▶ _Available data_:
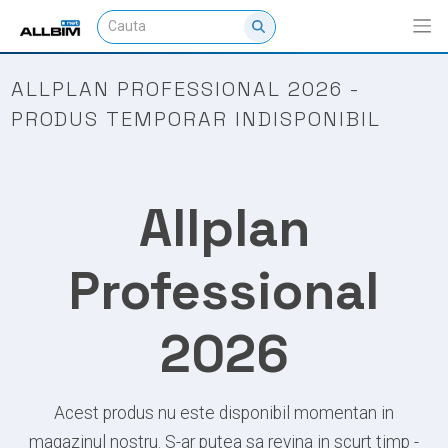
ALLPLAN PROFESSIONAL 2026 -
PRODUS TEMPORAR INDISPONIBIL
Allplan
Professional
2026
Acest produs nu este disponibil momentan in
magazinul nostru. S-ar putea sa revina in scurt timp -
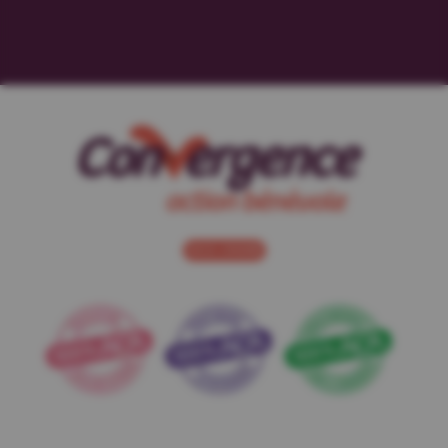
NOUS JOINDRE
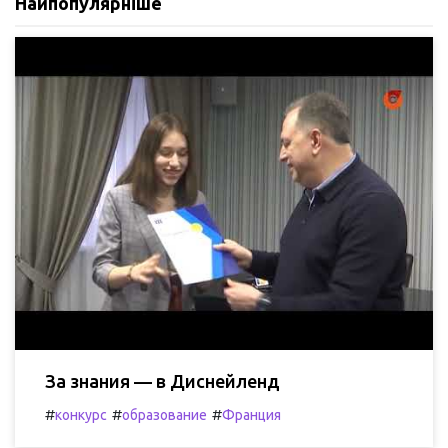
Найпопулярніше
За знания — в Диснейленд
#
#
#
конкурс
образование
Франция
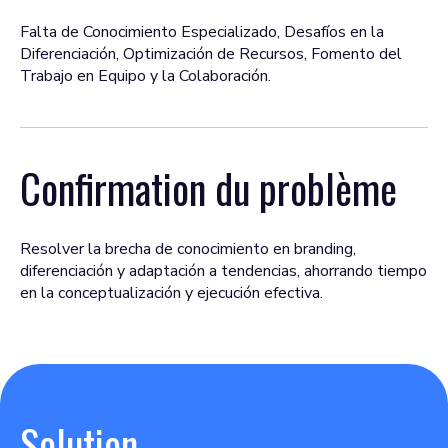
Falta de Conocimiento Especializado, Desafíos en la
Diferenciación, Optimización de Recursos, Fomento del
Trabajo en Equipo y la Colaboración.
Confirmation du problème
Resolver la brecha de conocimiento en branding,
diferenciación y adaptación a tendencias, ahorrando tiempo
en la conceptualización y ejecución efectiva.
Solution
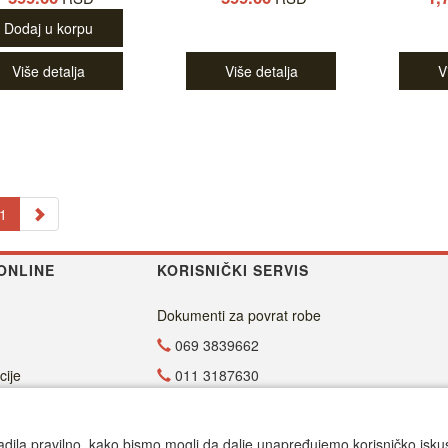
Dodaj u korpu
Više detalja
Više detalja
V
1
ONLINE
KORISNIČKI SERVIS
Dokumenti za povrat robe
069 3839662
cije
011 3187630
011 4029654
office@dvdzona.co.rs
adila pravilno, kako bismo mogli da dalje unapređujemo korisničko iskustv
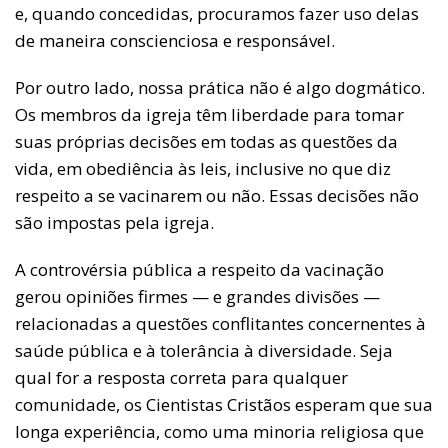
e, quando concedidas, procuramos fazer uso delas
de maneira conscienciosa e responsável.
Por outro lado, nossa prática não é algo dogmático.
Os membros da igreja têm liberdade para tomar
suas próprias decisões em todas as questões da
vida, em obediência às leis, inclusive no que diz
respeito a se vacinarem ou não. Essas decisões não
são impostas pela igreja.
A controvérsia pública a respeito da vacinação
gerou opiniões firmes — e grandes divisões —
relacionadas a questões conflitantes concernentes à
saúde pública e à tolerância à diversidade. Seja
qual for a resposta correta para qualquer
comunidade, os Cientistas Cristãos esperam que sua
longa experiência, como uma minoria religiosa que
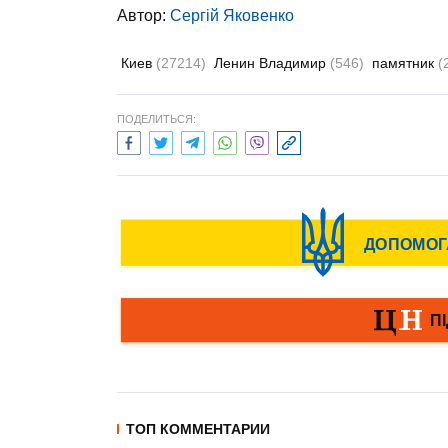
Автор:
Сергій Яковенко
Киев
(27214)
Ленин Владимир
(546)
памятник
(
ПОДЕЛИТЬСЯ:
ТОП КОММЕНТАРИИ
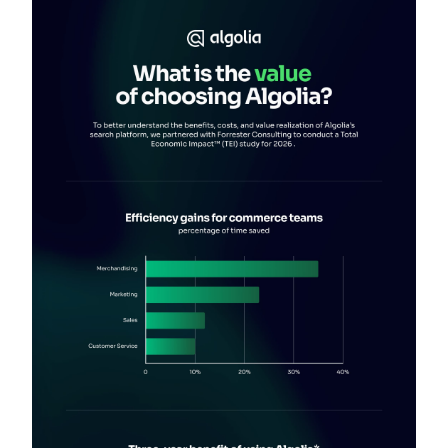
Wird Algolia mit unserem Traffic und unserem
✨
Datenvolumen mitwachsen?
VORSCHLÄGE
PRODUKTE & RESSOURCEN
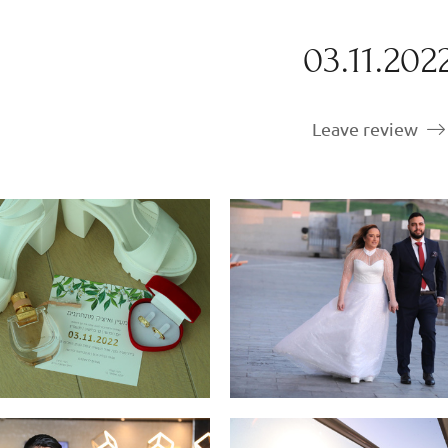
03.11.202
Leave review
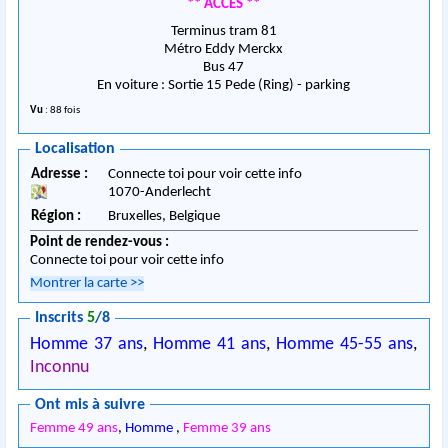
** ACCES **
Terminus tram 81
Métro Eddy Merckx
Bus 47
En voiture : Sortie 15 Pede (Ring) - parking
Vu
: 88 fois
Localisation
Adresse :
Connecte toi pour voir cette info
1070
-
Anderlecht
Région :
Bruxelles,
Belgique
Point de rendez-vous :
Connecte toi pour voir cette info
Montrer la carte
>>
Inscrits
5
/8
Homme 37 ans
,
Homme 41 ans
,
Homme 45-55 ans
,
Inconnu
Ont mis à suivre
Femme 49 ans
,
Homme
,
Femme 39 ans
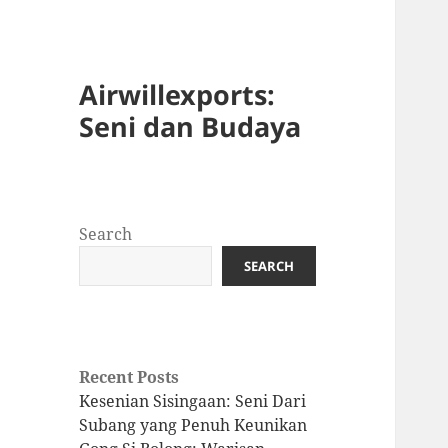
Airwillexports:
Seni dan Budaya
Search
SEARCH
Recent Posts
Kesenian Sisingaan: Seni Dari
Subang yang Penuh Keunikan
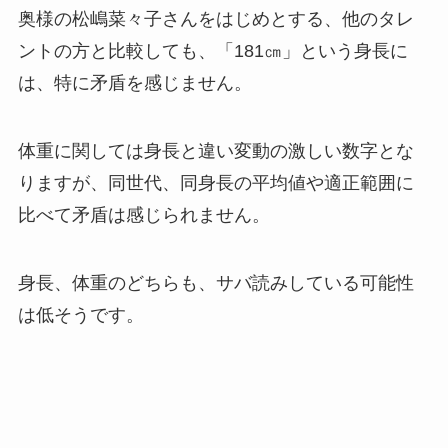
奥様の松嶋菜々子さんをはじめとする、他のタレ
ントの方と比較しても、「181㎝」という身長に
は、特に矛盾を感じません。
体重に関しては身長と違い変動の激しい数字とな
りますが、同世代、同身長の平均値や適正範囲に
比べて矛盾は感じられません。
身長、体重のどちらも、サバ読みしている可能性
は低そうです。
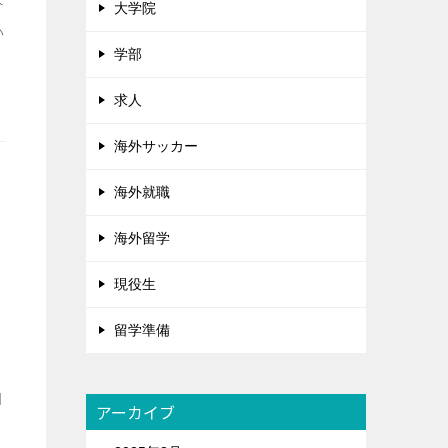
外
大学院
か
学部
求人
海外サッカー
海外就職
海外留学
現役生
留学準備
自
アーカイブ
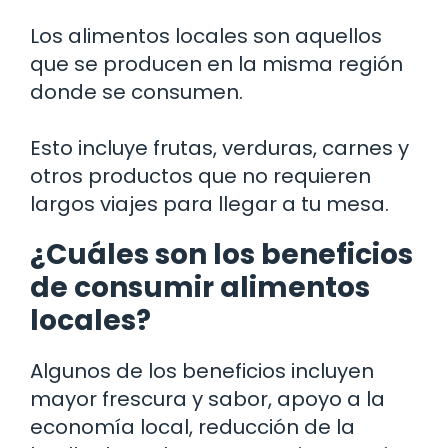
Los alimentos locales son aquellos
que se producen en la misma región
donde se consumen.
Esto incluye frutas, verduras, carnes y
otros productos que no requieren
largos viajes para llegar a tu mesa.
¿Cuáles son los beneficios
de consumir alimentos
locales?
Algunos de los beneficios incluyen
mayor frescura y sabor, apoyo a la
economía local, reducción de la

▶ _Task brief_:
Copy out every line of the listing that includes the string "Seni".

▶ _Response to the task_:
Seni dan Budaya
Kesenian Sisingaan: Seni Dari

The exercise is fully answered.